:: What is expected ::
Within the entries below, find each line containing the word "Отправить" and copy it.

:: Given records ::
*** Block opens ***
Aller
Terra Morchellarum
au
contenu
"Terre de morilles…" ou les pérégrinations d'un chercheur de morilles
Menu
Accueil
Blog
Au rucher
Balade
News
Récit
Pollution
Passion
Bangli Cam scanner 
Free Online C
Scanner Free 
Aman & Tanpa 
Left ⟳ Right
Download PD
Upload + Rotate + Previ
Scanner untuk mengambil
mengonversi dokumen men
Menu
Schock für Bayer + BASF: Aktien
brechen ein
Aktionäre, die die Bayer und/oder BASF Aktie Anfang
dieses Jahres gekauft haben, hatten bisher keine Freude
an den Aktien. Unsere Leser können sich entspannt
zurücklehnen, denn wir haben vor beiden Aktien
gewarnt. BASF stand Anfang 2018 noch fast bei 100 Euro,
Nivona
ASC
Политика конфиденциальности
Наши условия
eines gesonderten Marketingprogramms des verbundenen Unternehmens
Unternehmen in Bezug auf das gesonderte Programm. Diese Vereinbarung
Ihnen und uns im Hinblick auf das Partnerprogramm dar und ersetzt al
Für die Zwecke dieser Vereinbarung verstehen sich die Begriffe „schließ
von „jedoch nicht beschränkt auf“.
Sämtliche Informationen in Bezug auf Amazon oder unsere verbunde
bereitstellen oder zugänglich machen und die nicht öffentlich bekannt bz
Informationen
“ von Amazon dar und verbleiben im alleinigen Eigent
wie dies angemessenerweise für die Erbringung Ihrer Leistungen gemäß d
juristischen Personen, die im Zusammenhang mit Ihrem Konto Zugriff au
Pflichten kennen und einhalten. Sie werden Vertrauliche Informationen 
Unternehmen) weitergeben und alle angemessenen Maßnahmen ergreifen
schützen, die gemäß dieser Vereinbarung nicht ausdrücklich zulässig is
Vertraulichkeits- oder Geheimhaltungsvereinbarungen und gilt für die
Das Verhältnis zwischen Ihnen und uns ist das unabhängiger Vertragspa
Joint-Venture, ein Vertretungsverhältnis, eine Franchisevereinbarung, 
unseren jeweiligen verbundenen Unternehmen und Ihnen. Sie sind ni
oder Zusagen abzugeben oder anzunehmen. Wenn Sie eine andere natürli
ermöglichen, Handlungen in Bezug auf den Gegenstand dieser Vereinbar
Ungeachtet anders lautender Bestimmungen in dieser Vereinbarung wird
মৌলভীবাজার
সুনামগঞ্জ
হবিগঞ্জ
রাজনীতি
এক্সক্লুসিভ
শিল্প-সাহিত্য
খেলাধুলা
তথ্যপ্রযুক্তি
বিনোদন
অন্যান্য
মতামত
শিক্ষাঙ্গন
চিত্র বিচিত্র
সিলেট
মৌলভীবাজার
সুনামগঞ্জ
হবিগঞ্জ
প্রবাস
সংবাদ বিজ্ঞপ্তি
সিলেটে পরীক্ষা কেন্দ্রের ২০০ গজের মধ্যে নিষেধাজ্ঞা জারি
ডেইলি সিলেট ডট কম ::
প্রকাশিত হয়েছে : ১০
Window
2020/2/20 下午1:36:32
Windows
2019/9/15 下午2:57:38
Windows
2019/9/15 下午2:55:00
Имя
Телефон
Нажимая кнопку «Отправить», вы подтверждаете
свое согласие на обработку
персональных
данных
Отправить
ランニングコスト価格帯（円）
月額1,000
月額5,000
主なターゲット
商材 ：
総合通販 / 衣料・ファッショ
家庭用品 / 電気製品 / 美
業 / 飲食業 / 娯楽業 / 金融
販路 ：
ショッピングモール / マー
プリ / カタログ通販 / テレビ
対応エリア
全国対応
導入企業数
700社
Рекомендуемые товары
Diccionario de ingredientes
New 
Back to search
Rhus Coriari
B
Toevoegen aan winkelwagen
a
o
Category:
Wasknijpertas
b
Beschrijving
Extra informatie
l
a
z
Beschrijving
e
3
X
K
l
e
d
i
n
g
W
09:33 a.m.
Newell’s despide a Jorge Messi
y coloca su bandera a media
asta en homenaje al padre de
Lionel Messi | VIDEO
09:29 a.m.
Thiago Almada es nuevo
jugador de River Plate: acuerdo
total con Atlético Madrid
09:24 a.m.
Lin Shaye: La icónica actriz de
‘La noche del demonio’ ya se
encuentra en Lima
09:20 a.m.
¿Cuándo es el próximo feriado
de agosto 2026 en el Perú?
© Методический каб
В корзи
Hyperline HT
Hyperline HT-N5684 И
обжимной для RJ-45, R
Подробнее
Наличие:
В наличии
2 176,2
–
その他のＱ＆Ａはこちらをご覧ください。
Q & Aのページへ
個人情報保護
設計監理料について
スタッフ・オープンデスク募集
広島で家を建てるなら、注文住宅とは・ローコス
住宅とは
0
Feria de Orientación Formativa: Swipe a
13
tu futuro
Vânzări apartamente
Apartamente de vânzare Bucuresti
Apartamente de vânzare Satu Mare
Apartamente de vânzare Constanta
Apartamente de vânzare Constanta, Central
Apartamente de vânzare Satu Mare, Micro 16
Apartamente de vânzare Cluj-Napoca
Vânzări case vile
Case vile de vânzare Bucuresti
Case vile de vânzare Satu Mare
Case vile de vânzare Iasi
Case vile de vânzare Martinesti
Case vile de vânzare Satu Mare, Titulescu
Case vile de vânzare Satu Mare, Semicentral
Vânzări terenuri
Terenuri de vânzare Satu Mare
*** Block closes ***
:: Response to the exercise ::
Нажимая кнопку «Отправить», вы подтверждаете
Отправить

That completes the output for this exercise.